WORK REQUIRED :: A faithful copy of the entries is needed, one that leaves out the pictures.

Extracted page text data
--- START ---

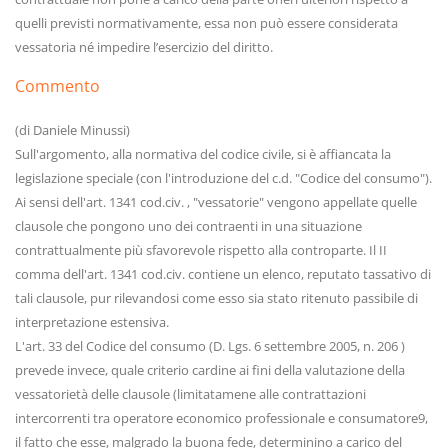
quelli previsti normativamente, essa non può essere considerata
vessatoria né impedire l’esercizio del diritto.
Commento
(di Daniele Minussi)
Sull'argomento, alla normativa del codice civile, si è affiancata la
legislazione speciale (con l'introduzione del c.d. "Codice del consumo").
Ai sensi dell'art. 1341 cod.civ. , "vessatorie" vengono appellate quelle
clausole che pongono uno dei contraenti in una situazione
contrattualmente più sfavorevole rispetto alla controparte. Il II
comma dell'art. 1341 cod.civ. contiene un elenco, reputato tassativo di
tali clausole, pur rilevandosi come esso sia stato ritenuto passibile di
interpretazione estensiva.
L'art. 33 del Codice del consumo (D. Lgs. 6 settembre 2005, n. 206 )
prevede invece, quale criterio cardine ai fini della valutazione della
vessatorietà delle clausole (limitatamene alle contrattazioni
intercorrenti tra operatore economico professionale e consumatore9,
il fatto che esse, malgrado la buona fede, determinino a carico del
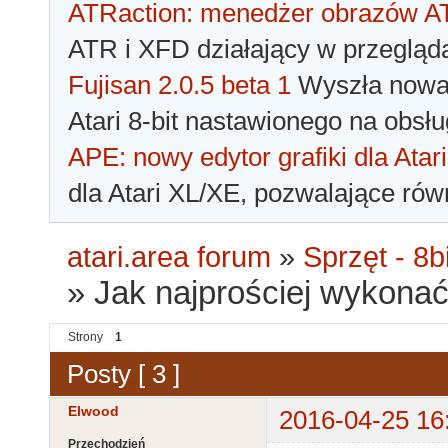
ATRaction: menedżer obrazów 
ATR i XFD działający w przegląda
Fujisan 2.0.5 beta 1
Wyszła nowa 
Atari 8-bit nastawionego na obsłu
APE: nowy edytor grafiki dla Atari
dla Atari XL/XE, pozwalające rów
atari.area forum
»
Sprzęt - 8bi
»
Jak najprościej wykona
Strony
1
Posty [ 3 ]
Elwood
2016-04-25 16
Przechodzień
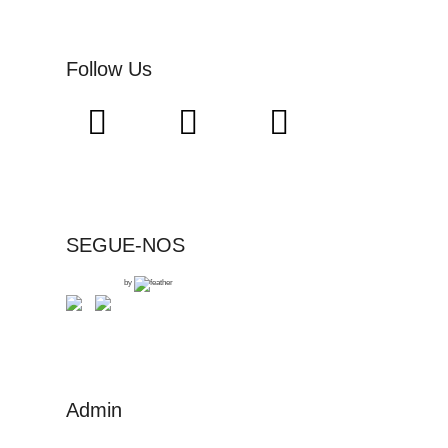
Follow Us
SEGUE-NOS
by
Admin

--- END ---

TASK RESPONSE ::
quelli previsti normativamente, essa non può essere considerata
vessatoria né impedire l’esercizio del diritto.
Commento
(di Daniele Minussi)
Sull'argomento, alla normativa del codice civile, si è affiancata la
legislazione speciale (con l'introduzione del c.d. "Codice del consumo").
Ai sensi dell'art. 1341 cod.civ. , "vessatorie" vengono appellate quelle
clausole che pongono uno dei contraenti in una situazione
contrattualmente più sfavorevole rispetto alla controparte. Il II
comma dell'art. 1341 cod.civ. contiene un elenco, reputato tassativo di
tali clausole, pur rilevandosi come esso sia stato ritenuto passibile di
interpretazione estensiva.
L'art. 33 del Codice del consumo (D. Lgs. 6 settembre 2005, n. 206 )
prevede invece, quale criterio cardine ai fini della valutazione della
vessatorietà delle clausole (limitatamene alle contrattazioni
intercorrenti tra operatore economico professionale e consumatore9,
il fatto che esse, malgrado la buona fede, determinino a carico del
ATRaction: menedżer obrazów 
ATR i XFD działający w przegląda
Fujisan 2.0.5 beta 1
Wyszła nowa 
Atari 8-bit nastawionego na obsłu
APE: nowy edytor grafiki dla Atari
dla Atari XL/XE, pozwalające rów
atari.area forum
»
Sprzęt - 8bi
»
Jak najprościej wykona
Strony
1
Posty [ 3 ]
Elwood
2016-04-25 16
Przechodzień
Follow Us
SEGUE-NOS
by
Admin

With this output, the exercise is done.